Piscator.Yes, but I will give you some rules or cautions concerning them.And first you are to note, that there are two kinds of frogs, that is to say, if I may so express myself, a flesh and fish frog.By flesh-frogs, I mean frogs that breed and live on the land; and of these there be several sorts also, and of several colours, some being speckled, some greenish, some blackish, or brown: the green frog, which is a small one, is, by Topsel, taken to be venomous; and so is the paddock, or frog-paddock, which usually keeps or breeds on the land, and is very large and bony, and big, especially the she-frog of that kind: yet these will sometimes come into the water, but it is not often: and the land-frogs are some of them observed by him, to breed by laying eggs; and others to breed of the slime and dust of the earth, and that in winter they turn to slime again, and that the next summer that very slime returns to be a living creature, this is the opinion of Pliny.And Cardanus undertakes to give a reason for the raining of frogs: but if it were in my power, it should rain none but water-frogs; for those I think are not venomous, especially the right water-frog, which, about February or March, breeds in ditches, by slime, and blackish eggs in that slime: about which time of breeding, the he and she frogs are observed to use divers summersaults, and to croak and make a noise, which the land-frog, or paddock-frog, never does.
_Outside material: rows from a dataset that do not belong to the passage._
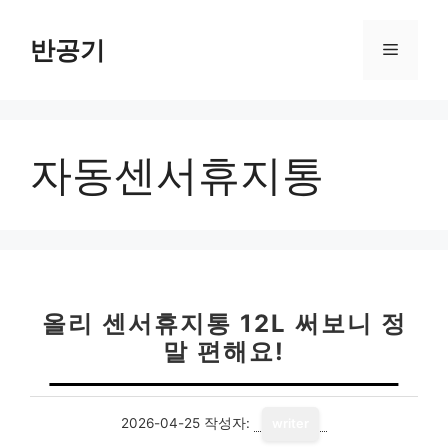
컨
텐
반공기
메
츠
로
뉴
건
너
자동센서휴지통
뛰
기
올리 센서휴지통 12L 써보니 정
말 편해요!
2026-04-25
작성자:
writer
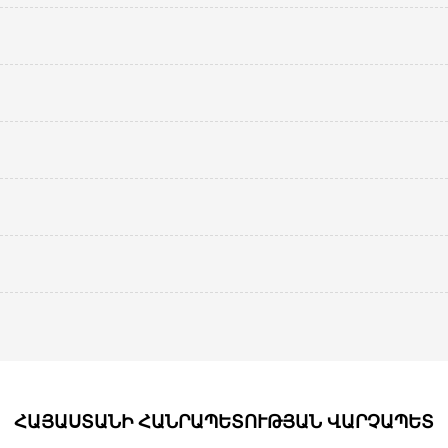
ՀԱՅԱՍՏԱՆԻ ՀԱՆՐԱՊԵՏՈՒԹՅԱՆ ՎԱՐՉԱՊԵՏ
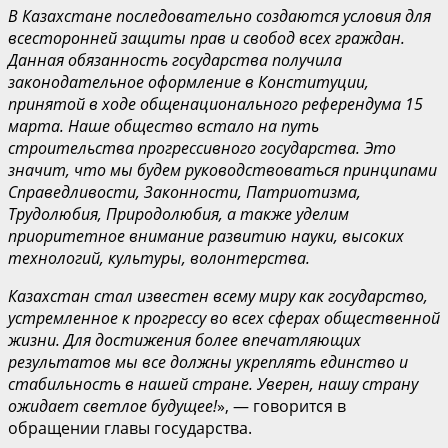
В Казахстане последовательно создаются условия для
всесторонней защиты прав и свобод всех граждан.
Данная обязанность государства получила
законодательное оформление в Конституции,
принятой в ходе общенационального референдума 15
марта. Наше общество встало на путь
строительства прогрессивного государства. Это
значит, что мы будем руководствоваться принципами
Справедливости, Законности, Патриотизма,
Трудолюбия, Природолюбия, а также уделим
приоритетное внимание развитию науки, высоких
технологий, культуры, волонтерства.
Казахстан стал известен всему миру как государство,
устремленное к прогрессу во всех сферах общественной
жизни. Для достижения более впечатляющих
результатов мы все должны укреплять единство и
стабильность в нашей стране. Уверен, нашу страну
ожидает светлое будущее!
», — говорится в
обращении главы государства.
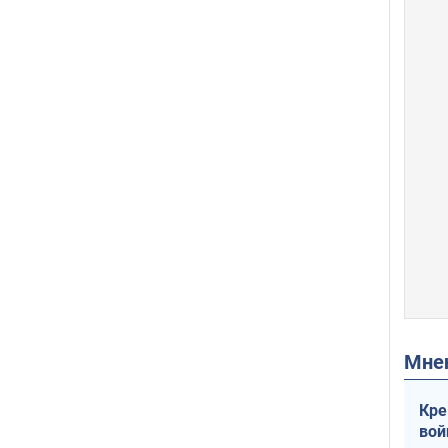
Мн
Кре
вой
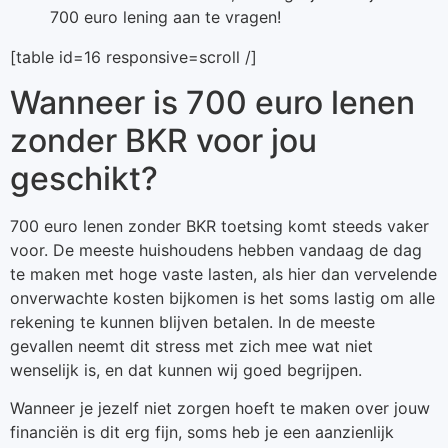
700 euro lening aan te vragen!
[table id=16 responsive=scroll /]
Wanneer is 700 euro lenen
zonder BKR voor jou
geschikt?
700 euro lenen zonder BKR toetsing komt steeds vaker
voor. De meeste huishoudens hebben vandaag de dag
te maken met hoge vaste lasten, als hier dan vervelende
onverwachte kosten bijkomen is het soms lastig om alle
rekening te kunnen blijven betalen. In de meeste
gevallen neemt dit stress met zich mee wat niet
wenselijk is, en dat kunnen wij goed begrijpen.
Wanneer je jezelf niet zorgen hoeft te maken over jouw
financiën is dit erg fijn, soms heb je een aanzienlijk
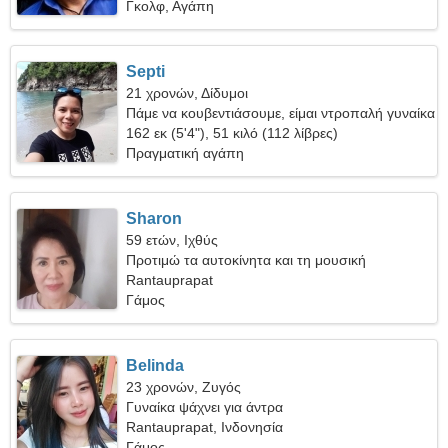
Γκολφ, Αγάπη
Septi
21 χρονών, Δίδυμοι
Πάμε να κουβεντιάσουμε, είμαι ντροπαλή γυναίκα
162 εκ (5'4"), 51 κιλό (112 λίβρες)
Πραγματική αγάπη
Sharon
59 ετών, Ιχθύς
Προτιμώ τα αυτοκίνητα και τη μουσική
Rantauprapat
Γάμος
Belinda
23 χρονών, Ζυγός
Γυναίκα ψάχνει για άντρα
Rantauprapat, Ινδονησία
Γάμος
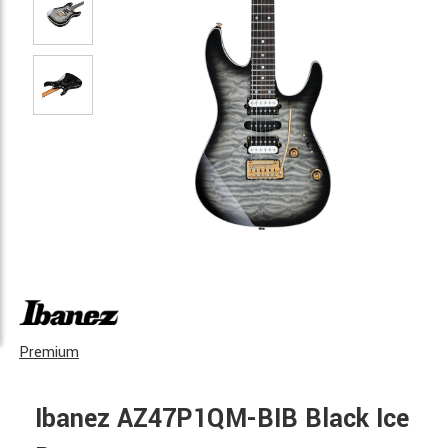
Premium
Ibanez AZ47P1QM-BIB Black Ice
Now of these water-frogs, if you intend to fish with a frog for a Pike, you are to choose the yellowest that you can get, for that the Pike ever likes best.And thus use your frog, that he may continue long alive:
Put your hook into his mouth, which you may easily do from the middle of April till August; and then the frog's mouth grows up, and he continues so for at least six months without eating, but is sustained, none but He whose name is Wonderful knows how: I say, put your hook, I mean the arming-wire, through his mouth, and out at his gills; and then with a fine needle and silk sew the upper part of his leg, with only one stitch, to the arming-wire of your hook; or tie the frog's leg, above the upper joint,to the armed-wire; and, in so doing, use him as though you loved him, that is, harm him as little as you may possibly, that he may live the longer.